Principles of self-assembly of polydisperse chains of spheres

Nature readily uses self-assembly to organize building blocks via programmable interactions into functional entities. These processes serve as an inspiration for materials science to develop a new generation of materials. Using numerical simulations, we study a model system of DNA-coated droplets that initially assemble into a one-dimensional sequence of flavors [1], which subsequently folds into predesigned two-dimensional rigid geometries [2]. Even though the number of possible folded geometries grows exponentially with the chain length, select structures (i.e., foldamers) can still be obtained in near-perfect yields by programming the order of secondary interactions. These foldamers then serve as building blocks for ternary self-assembly of complex supracolloidal architectures. Here, we use spheres of different sizes along the chain to encode a wider range of foldamer shapes.
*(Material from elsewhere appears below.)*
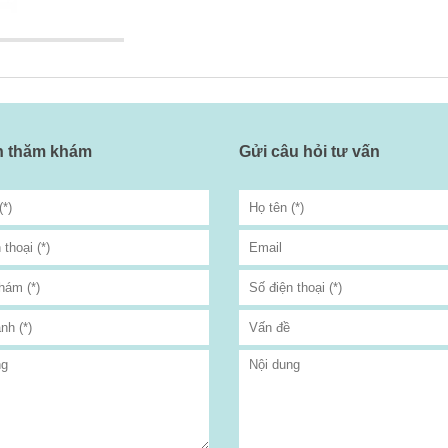
ch thăm khám
Gửi câu hỏi tư vấn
A simple example is the folding of a tetramer chain into a rhombus with a given aspect ratio. Combining rhombi with different aspect ratios according to prescribed matching rules (given by DNA interactions) may be sufficient to make quasicrystals. The study of self-assembling aperiodic tilings could yield general principles for encoding information on nonuniform length scales.

References:

[1] McMullen, A., Holes-Cerfon, M., Sciortino, F., Grosberg, A. Y., Brujic, J., ”Freely Jointed Polymers Made of Droplets”, PRL 121, (2018).

[2] McMullen, A., Muñoz Basagoiti, M., Zeravcic, Z., Brujic, J., “Self-assembly of emulsion droplets through programmable folding”. Nature 610, (2022).